* **AIM OF THE TASK**
For every entry that follows, return the words exactly and omit any picture.

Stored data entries
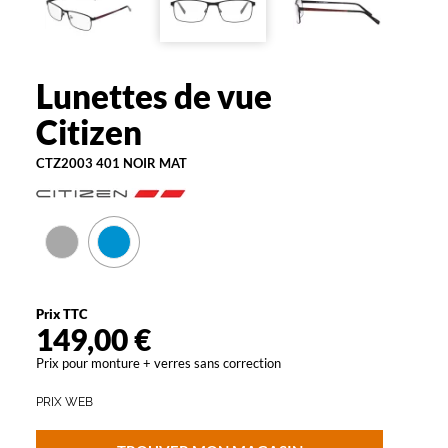
e
l
u
n
Lunettes de vue
Citizen
e
t
Citizen
t
e
CTZ2003 401 NOIR MAT
s
C
i
t
i
z
e
Prix TTC
n
149,00 €
v
o
Prix pour monture + verres sans correction
u
s
PRIX WEB
i
r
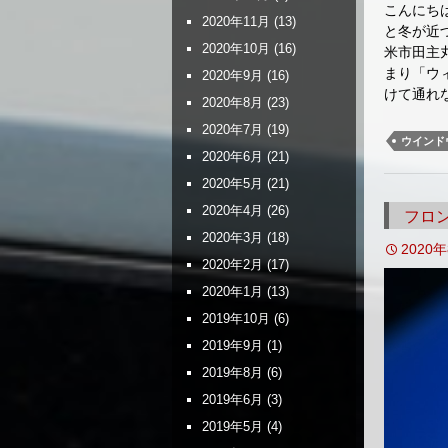
こんにち
2020年11月
(13)
と冬が近
2020年10月
(16)
米市田主
まり「ウ
2020年9月
(16)
けて通れ
2020年8月
(23)
2020年7月
(19)
ウインド
2020年6月
(21)
2020年5月
(21)
2020年4月
(26)
フロ
2020年3月
(18)
2020
2020年2月
(17)
2020年1月
(13)
2019年10月
(6)
2019年9月
(1)
2019年8月
(6)
2019年6月
(3)
2019年5月
(4)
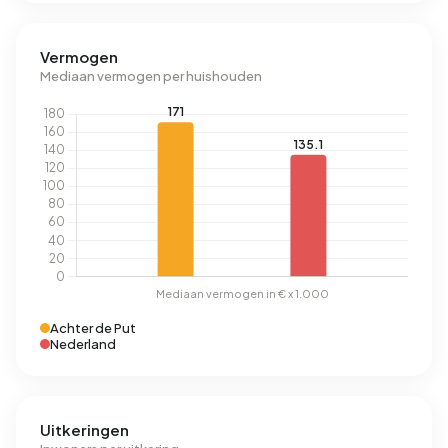
Vermogen
Mediaan vermogen per huishouden
Achter de Put
Nederland
Uitkeringen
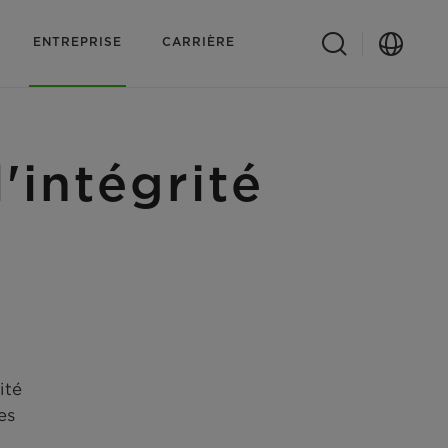
ENTREPRISE
CARRIÈRE
intégrité
ité
es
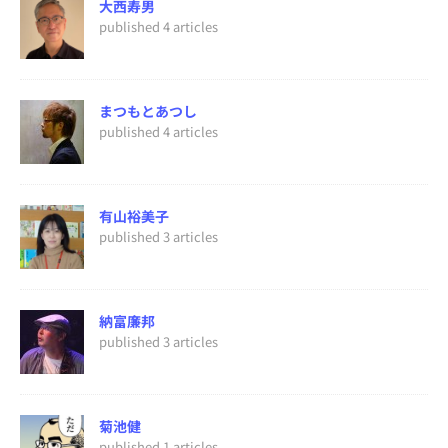
大西寿男
published 4 articles
まつもとあつし
published 4 articles
有山裕美子
published 3 articles
納富廉邦
published 3 articles
菊池健
published 1 articles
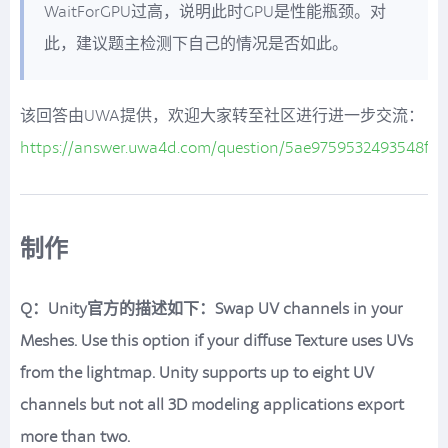
WaitForGPU过高，说明此时GPU是性能瓶颈。对
此，建议题主检测下自己的情况是否如此。
该回答由UWA提供，欢迎大家转至社区进行进一步交流：
https://answer.uwa4d.com/question/5ae9759532493548fb
制作
Q：Unity官方的描述如下：Swap UV channels in your
Meshes. Use this option if your diffuse Texture uses UVs
from the lightmap. Unity supports up to eight UV
channels but not all 3D modeling applications export
more than two.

* **RESPONSE TO THE EXERCISE**
e
l
u
n
Lunettes de vue
Citizen
e
t
Citizen
t
e
CTZ2003 401 NOIR MAT
s
C
i
t
i
z
e
Prix TTC
n
149,00 €
v
o
Prix pour monture + verres sans correction
u
s
PRIX WEB
i
r
こんにち
2020年11月
(13)
と冬が近
2020年10月
(16)
米市田主
まり「ウ
2020年9月
(16)
けて通れ
2020年8月
(23)
2020年7月
(19)
ウインド
2020年6月
(21)
2020年5月
(21)
2020年4月
(26)
フロ
2020年3月
(18)
2020
2020年2月
(17)
2020年1月
(13)
2019年10月
(6)
2019年9月
(1)
2019年8月
(6)
2019年6月
(3)
2019年5月
(4)
Vermogen
Mediaan vermogen per huishouden
Achter de Put
Nederland
Uitkeringen
ENTREPRISE
CARRIÈRE
intégrité
ité
es
大西寿男
published 4 articles
まつもとあつし
published 4 articles
有山裕美子
published 3 articles
納富廉邦
published 3 articles
菊池健
published 1 articles
WaitForGPU过高，说明此时GPU是性能瓶颈。对
此，建议题主检测下自己的情况是否如此。
该回答由UWA提供，欢迎大家转至社区进行进一步交流：
https://answer.uwa4d.com/question/5ae9759532493548fb
制作
Q：Unity官方的描述如下：Swap UV channels in your
Meshes. Use this option if your diffuse Texture uses UVs
from the lightmap. Unity supports up to eight UV
channels but not all 3D modeling applications export
more than two.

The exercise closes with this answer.